Collected data entries
-*-

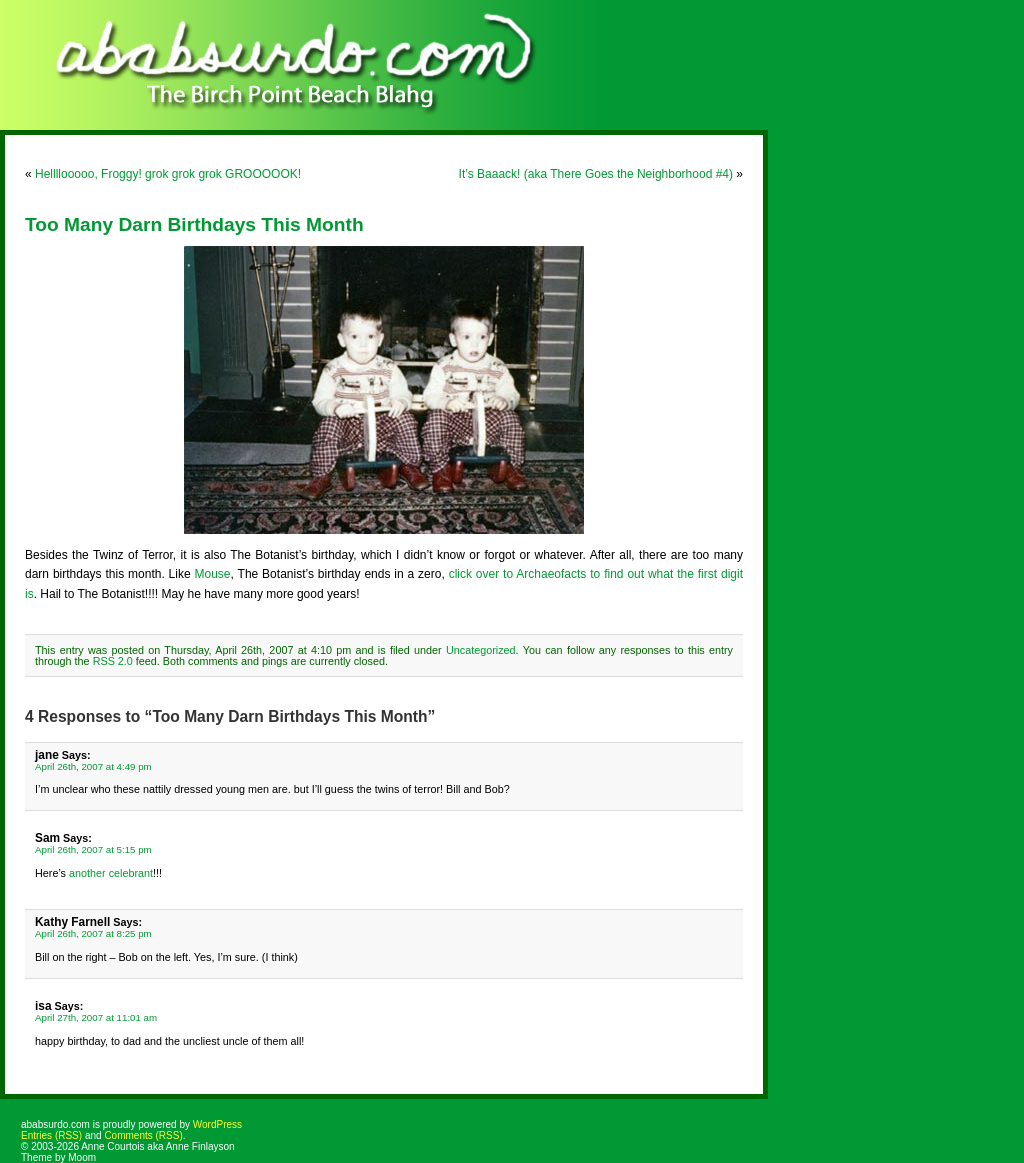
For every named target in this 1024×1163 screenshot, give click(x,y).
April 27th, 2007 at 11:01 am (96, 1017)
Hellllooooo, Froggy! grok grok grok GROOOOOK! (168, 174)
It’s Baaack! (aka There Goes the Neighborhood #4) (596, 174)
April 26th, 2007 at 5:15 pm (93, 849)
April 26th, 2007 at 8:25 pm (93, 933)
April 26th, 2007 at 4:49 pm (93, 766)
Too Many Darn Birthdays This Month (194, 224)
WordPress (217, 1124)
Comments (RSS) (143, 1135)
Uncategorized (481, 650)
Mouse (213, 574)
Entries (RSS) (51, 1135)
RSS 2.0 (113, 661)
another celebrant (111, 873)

-*-

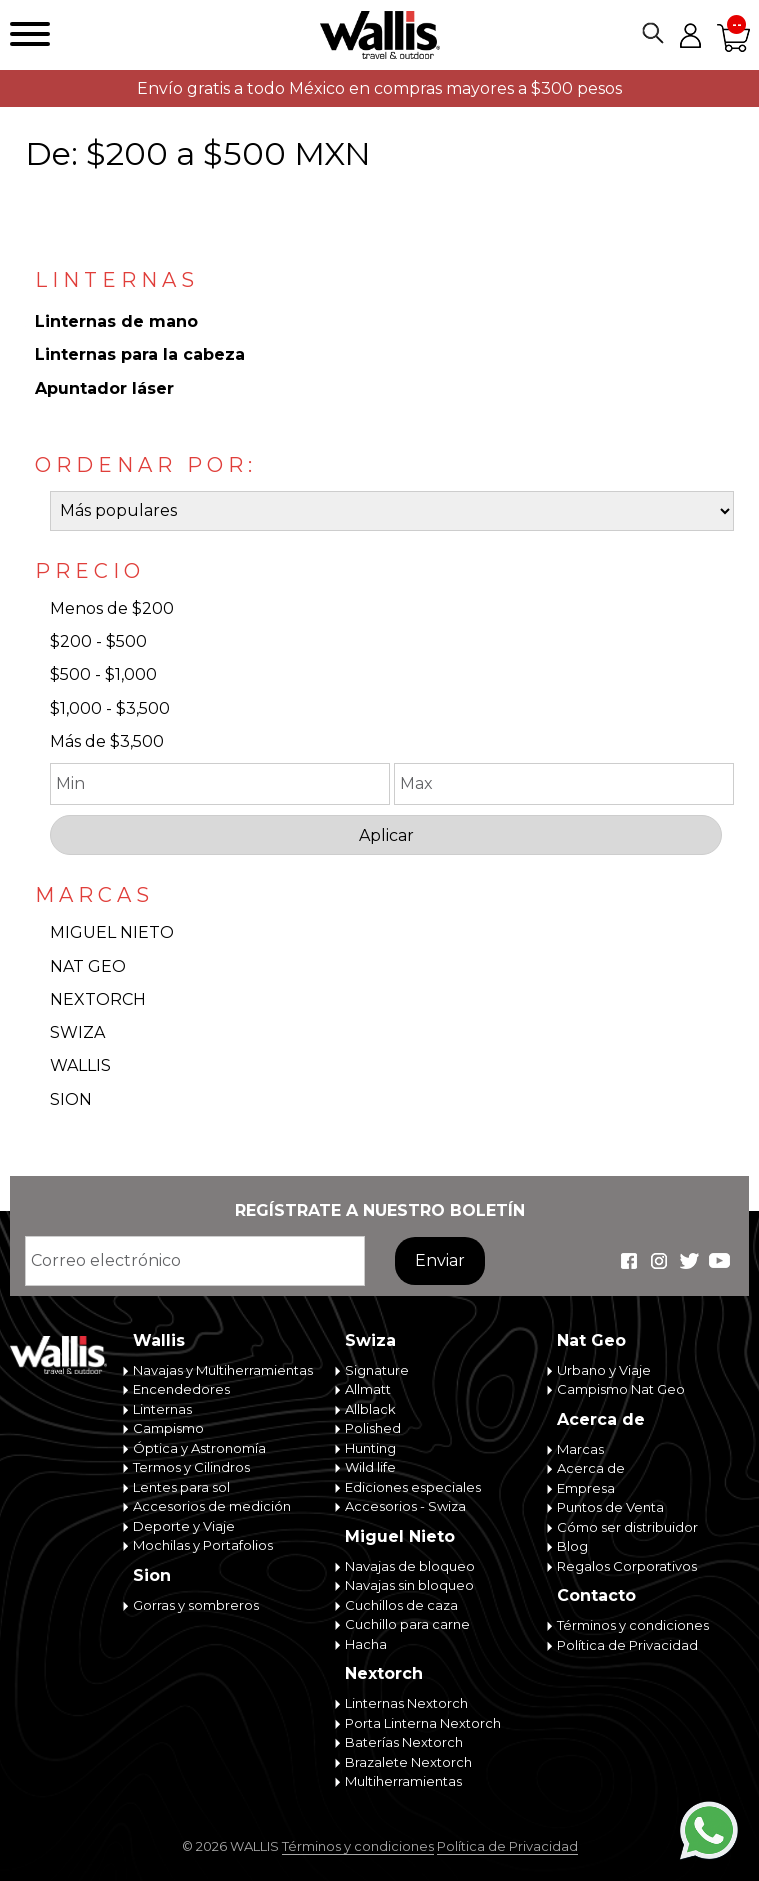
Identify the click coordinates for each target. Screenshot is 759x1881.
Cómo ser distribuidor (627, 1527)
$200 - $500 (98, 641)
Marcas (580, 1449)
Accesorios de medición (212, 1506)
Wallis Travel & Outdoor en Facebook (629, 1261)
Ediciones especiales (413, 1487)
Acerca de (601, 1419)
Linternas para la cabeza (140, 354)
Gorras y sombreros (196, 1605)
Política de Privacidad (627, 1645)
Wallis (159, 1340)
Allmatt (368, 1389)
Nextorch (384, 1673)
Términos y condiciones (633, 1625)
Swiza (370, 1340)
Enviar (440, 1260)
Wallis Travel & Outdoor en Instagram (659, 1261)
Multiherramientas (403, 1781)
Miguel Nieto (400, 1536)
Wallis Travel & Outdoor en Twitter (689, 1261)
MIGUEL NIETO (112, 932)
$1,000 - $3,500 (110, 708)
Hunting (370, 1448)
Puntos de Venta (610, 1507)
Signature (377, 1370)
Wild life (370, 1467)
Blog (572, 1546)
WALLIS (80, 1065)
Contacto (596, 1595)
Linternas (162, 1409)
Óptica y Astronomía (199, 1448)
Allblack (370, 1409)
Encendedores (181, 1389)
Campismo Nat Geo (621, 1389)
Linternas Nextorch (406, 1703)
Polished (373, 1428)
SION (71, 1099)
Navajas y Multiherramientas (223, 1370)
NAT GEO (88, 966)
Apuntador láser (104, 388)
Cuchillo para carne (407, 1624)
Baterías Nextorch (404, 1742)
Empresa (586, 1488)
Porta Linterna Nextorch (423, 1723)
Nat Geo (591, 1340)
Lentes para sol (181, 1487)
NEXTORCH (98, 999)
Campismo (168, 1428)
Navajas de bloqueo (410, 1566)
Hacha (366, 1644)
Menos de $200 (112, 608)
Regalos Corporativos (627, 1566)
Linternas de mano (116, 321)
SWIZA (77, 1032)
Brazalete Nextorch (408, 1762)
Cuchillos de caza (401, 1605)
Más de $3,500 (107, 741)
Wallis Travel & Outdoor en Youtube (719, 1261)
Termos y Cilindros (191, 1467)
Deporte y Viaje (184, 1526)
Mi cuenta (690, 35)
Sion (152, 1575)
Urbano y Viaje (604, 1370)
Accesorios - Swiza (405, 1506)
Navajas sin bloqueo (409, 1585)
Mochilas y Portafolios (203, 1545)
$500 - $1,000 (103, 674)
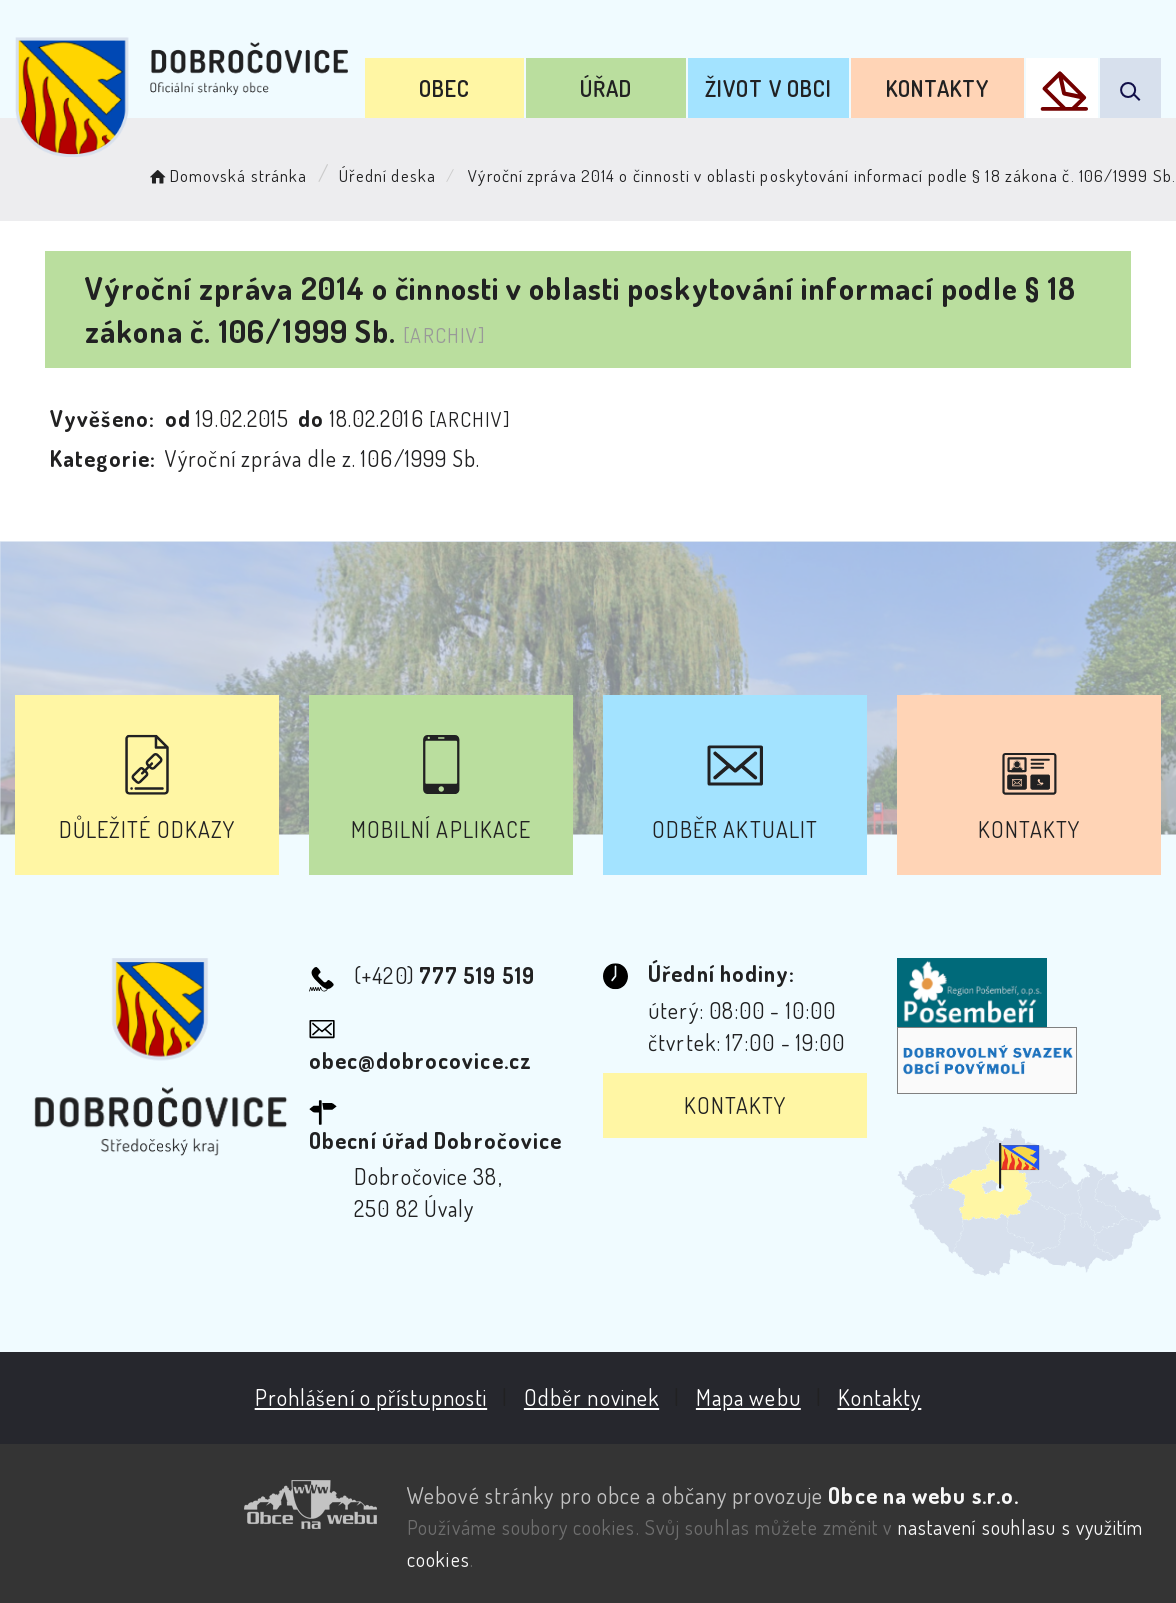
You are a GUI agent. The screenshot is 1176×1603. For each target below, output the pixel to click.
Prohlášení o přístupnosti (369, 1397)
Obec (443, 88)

-*-

When a line in the data contains the string "Multiherramientas", copy that line.

RESPONSE.
Multiherramientas (403, 1781)
Navajas y Multiherramientas (223, 1370)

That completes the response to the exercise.